> [Requirement]:
Look through the data below and show every line that includes "цвет".

> [Supplied data]:
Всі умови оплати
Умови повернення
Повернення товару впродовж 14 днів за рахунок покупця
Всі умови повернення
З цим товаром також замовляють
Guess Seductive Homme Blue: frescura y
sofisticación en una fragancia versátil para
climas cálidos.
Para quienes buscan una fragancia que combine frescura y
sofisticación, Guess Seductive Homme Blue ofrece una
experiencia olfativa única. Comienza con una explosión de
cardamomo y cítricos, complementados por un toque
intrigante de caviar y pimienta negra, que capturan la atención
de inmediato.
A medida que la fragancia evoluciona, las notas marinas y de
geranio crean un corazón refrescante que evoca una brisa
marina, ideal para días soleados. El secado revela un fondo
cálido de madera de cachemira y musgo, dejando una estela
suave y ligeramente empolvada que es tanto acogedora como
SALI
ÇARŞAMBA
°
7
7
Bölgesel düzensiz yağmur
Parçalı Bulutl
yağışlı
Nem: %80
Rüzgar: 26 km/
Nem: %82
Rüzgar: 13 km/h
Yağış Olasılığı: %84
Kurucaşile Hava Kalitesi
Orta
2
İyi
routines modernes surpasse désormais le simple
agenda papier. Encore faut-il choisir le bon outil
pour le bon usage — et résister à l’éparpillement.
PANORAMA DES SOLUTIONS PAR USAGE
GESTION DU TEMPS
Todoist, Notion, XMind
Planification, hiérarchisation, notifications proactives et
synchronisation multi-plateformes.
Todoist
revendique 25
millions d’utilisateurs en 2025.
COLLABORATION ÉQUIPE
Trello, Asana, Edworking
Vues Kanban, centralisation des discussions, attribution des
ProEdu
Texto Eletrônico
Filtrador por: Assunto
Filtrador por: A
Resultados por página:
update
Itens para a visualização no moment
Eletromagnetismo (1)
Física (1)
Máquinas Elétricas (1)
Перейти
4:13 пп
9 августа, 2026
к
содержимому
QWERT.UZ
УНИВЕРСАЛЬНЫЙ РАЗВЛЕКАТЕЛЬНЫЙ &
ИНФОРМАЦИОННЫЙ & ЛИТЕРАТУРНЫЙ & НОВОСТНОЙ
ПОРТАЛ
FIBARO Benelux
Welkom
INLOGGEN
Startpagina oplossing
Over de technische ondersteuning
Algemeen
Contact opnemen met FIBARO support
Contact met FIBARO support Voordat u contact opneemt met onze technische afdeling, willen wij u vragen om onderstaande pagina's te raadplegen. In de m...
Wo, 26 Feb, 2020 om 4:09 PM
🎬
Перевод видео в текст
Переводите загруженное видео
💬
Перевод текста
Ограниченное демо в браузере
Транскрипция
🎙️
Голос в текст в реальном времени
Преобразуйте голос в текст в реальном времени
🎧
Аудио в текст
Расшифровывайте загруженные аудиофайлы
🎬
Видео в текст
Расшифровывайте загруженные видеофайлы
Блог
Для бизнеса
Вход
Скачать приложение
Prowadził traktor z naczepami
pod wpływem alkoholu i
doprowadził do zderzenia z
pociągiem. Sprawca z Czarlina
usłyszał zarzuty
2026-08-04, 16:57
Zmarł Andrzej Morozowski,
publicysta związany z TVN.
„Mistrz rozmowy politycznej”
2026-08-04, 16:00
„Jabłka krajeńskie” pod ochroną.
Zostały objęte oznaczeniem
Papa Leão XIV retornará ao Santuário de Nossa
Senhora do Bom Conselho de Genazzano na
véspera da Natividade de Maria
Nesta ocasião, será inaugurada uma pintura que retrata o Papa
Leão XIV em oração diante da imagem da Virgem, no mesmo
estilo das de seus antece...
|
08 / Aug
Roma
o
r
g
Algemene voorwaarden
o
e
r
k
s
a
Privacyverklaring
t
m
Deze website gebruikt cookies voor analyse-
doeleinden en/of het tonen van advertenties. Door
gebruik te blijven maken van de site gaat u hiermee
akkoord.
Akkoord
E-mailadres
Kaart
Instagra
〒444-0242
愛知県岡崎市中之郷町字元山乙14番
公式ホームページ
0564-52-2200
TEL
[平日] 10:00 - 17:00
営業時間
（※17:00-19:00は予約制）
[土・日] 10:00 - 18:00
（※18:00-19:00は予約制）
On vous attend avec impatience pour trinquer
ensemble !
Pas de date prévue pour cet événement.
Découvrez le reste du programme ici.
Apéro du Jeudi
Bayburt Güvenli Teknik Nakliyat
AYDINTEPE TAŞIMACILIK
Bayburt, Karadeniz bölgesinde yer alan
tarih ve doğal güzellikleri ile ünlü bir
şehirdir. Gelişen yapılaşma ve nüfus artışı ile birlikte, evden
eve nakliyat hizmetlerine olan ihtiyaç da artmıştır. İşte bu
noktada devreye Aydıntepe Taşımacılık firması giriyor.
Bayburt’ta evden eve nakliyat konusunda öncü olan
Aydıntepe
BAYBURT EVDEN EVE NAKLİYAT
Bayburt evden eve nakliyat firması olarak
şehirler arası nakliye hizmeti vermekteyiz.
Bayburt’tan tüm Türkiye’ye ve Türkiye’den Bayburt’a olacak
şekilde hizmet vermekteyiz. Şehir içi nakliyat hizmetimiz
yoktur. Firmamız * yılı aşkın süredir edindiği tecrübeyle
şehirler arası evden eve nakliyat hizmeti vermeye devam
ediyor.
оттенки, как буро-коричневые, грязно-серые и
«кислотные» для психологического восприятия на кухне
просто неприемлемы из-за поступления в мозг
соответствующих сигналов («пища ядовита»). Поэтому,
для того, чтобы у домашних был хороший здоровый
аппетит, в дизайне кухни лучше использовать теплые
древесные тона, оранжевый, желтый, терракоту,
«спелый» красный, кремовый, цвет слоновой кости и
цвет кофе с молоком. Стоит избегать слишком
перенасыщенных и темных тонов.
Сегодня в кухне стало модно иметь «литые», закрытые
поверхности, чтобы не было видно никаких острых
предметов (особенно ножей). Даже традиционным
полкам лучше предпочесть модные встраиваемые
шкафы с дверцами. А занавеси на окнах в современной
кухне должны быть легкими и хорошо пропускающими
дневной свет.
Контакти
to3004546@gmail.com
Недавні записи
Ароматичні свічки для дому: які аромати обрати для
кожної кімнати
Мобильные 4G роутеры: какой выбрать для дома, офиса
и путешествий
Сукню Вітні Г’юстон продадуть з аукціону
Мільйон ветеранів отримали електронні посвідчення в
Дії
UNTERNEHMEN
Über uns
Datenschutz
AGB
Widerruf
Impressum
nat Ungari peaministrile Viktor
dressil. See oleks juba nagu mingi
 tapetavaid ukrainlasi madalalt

> [Solution for this exercise]:
«спелый» красный, кремовый, цвет слоновой кости и
цвет кофе с молоком. Стоит избегать слишком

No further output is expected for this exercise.